Reproduce the data shown below exactly.
### Information given
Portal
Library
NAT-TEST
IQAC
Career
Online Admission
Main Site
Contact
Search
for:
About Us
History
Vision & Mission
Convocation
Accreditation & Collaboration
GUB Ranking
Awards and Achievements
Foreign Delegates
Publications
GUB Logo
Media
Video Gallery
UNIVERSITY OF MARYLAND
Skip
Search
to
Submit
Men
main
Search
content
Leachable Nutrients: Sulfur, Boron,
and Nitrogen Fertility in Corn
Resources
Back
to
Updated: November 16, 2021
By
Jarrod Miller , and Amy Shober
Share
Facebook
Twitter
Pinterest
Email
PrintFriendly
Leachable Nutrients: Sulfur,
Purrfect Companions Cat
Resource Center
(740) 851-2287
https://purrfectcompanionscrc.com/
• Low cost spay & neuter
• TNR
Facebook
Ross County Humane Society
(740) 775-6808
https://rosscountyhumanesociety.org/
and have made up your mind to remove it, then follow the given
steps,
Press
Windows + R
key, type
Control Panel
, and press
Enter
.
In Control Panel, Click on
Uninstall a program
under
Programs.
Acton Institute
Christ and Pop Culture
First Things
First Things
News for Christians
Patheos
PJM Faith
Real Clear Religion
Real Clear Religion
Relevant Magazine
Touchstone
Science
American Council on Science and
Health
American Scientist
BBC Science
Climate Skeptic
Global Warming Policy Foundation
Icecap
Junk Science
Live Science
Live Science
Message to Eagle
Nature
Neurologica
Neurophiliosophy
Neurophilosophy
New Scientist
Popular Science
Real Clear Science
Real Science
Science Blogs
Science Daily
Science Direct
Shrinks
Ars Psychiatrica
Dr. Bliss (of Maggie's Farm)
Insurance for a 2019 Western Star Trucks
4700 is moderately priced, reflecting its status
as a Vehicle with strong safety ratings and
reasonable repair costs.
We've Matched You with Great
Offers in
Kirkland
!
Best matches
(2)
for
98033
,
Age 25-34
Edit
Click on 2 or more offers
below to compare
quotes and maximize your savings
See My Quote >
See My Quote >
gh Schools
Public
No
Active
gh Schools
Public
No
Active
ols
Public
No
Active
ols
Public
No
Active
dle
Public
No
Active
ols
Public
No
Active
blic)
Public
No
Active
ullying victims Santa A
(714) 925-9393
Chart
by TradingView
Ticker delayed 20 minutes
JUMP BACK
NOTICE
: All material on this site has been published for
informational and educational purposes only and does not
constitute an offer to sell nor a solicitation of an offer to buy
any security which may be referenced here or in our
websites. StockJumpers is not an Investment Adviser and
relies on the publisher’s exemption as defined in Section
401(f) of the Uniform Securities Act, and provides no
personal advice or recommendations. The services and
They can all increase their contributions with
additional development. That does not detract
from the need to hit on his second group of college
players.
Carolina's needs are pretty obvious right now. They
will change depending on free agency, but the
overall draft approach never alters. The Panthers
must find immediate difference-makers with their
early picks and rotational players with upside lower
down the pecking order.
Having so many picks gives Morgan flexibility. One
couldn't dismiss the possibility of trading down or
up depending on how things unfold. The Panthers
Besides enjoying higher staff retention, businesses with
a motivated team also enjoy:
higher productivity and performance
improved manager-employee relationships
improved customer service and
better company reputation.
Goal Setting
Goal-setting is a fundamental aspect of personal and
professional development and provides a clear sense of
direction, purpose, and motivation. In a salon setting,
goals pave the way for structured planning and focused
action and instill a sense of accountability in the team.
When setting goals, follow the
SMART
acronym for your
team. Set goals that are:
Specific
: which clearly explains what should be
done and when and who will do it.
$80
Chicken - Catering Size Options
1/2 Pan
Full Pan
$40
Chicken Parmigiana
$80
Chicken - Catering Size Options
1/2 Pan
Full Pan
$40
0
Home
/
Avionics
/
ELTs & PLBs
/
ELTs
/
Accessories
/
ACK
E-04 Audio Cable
######
• Reply to the exercise:
Portal
Library
NAT-TEST
IQAC
Career
Online Admission
Main Site
Contact
Search
for:
About Us
History
Vision & Mission
Convocation
Accreditation & Collaboration
GUB Ranking
Awards and Achievements
Foreign Delegates
Publications
GUB Logo
Media
Video Gallery
UNIVERSITY OF MARYLAND
Skip
Search
to
Submit
Men
main
Search
content
Leachable Nutrients: Sulfur, Boron,
and Nitrogen Fertility in Corn
Resources
Back
to
Updated: November 16, 2021
By
Jarrod Miller , and Amy Shober
Share
Facebook
Twitter
Pinterest
Email
PrintFriendly
Leachable Nutrients: Sulfur,
Purrfect Companions Cat
Resource Center
(740) 851-2287
https://purrfectcompanionscrc.com/
• Low cost spay & neuter
• TNR
Facebook
Ross County Humane Society
(740) 775-6808
https://rosscountyhumanesociety.org/
and have made up your mind to remove it, then follow the given
steps,
Press
Windows + R
key, type
Control Panel
, and press
Enter
.
In Control Panel, Click on
Uninstall a program
under
Programs.
Acton Institute
Christ and Pop Culture
First Things
First Things
News for Christians
Patheos
PJM Faith
Real Clear Religion
Real Clear Religion
Relevant Magazine
Touchstone
Science
American Council on Science and
Health
American Scientist
BBC Science
Climate Skeptic
Global Warming Policy Foundation
Icecap
Junk Science
Live Science
Live Science
Message to Eagle
Nature
Neurologica
Neurophiliosophy
Neurophilosophy
New Scientist
Popular Science
Real Clear Science
Real Science
Science Blogs
Science Daily
Science Direct
Shrinks
Ars Psychiatrica
Dr. Bliss (of Maggie's Farm)
Insurance for a 2019 Western Star Trucks
4700 is moderately priced, reflecting its status
as a Vehicle with strong safety ratings and
reasonable repair costs.
We've Matched You with Great
Offers in
Kirkland
!
Best matches
(2)
for
98033
,
Age 25-34
Edit
Click on 2 or more offers
below to compare
quotes and maximize your savings
See My Quote >
See My Quote >
gh Schools
Public
No
Active
gh Schools
Public
No
Active
ols
Public
No
Active
ols
Public
No
Active
dle
Public
No
Active
ols
Public
No
Active
blic)
Public
No
Active
ullying victims Santa A
(714) 925-9393
Chart
by TradingView
Ticker delayed 20 minutes
JUMP BACK
NOTICE
: All material on this site has been published for
informational and educational purposes only and does not
constitute an offer to sell nor a solicitation of an offer to buy
any security which may be referenced here or in our
websites. StockJumpers is not an Investment Adviser and
relies on the publisher’s exemption as defined in Section
401(f) of the Uniform Securities Act, and provides no
personal advice or recommendations. The services and
They can all increase their contributions with
additional development. That does not detract
from the need to hit on his second group of college
players.
Carolina's needs are pretty obvious right now. They
will change depending on free agency, but the
overall draft approach never alters. The Panthers
must find immediate difference-makers with their
early picks and rotational players with upside lower
down the pecking order.
Having so many picks gives Morgan flexibility. One
couldn't dismiss the possibility of trading down or
up depending on how things unfold. The Panthers
Besides enjoying higher staff retention, businesses with
a motivated team also enjoy:
higher productivity and performance
improved manager-employee relationships
improved customer service and
better company reputation.
Goal Setting
Goal-setting is a fundamental aspect of personal and
professional development and provides a clear sense of
direction, purpose, and motivation. In a salon setting,
goals pave the way for structured planning and focused
action and instill a sense of accountability in the team.
When setting goals, follow the
SMART
acronym for your
team. Set goals that are:
Specific
: which clearly explains what should be
done and when and who will do it.
$80
Chicken - Catering Size Options
1/2 Pan
Full Pan
$40
Chicken Parmigiana
$80
Chicken - Catering Size Options
1/2 Pan
Full Pan
$40
0
Home
/
Avionics
/
ELTs & PLBs
/
ELTs
/
Accessories
/
ACK
E-04 Audio Cable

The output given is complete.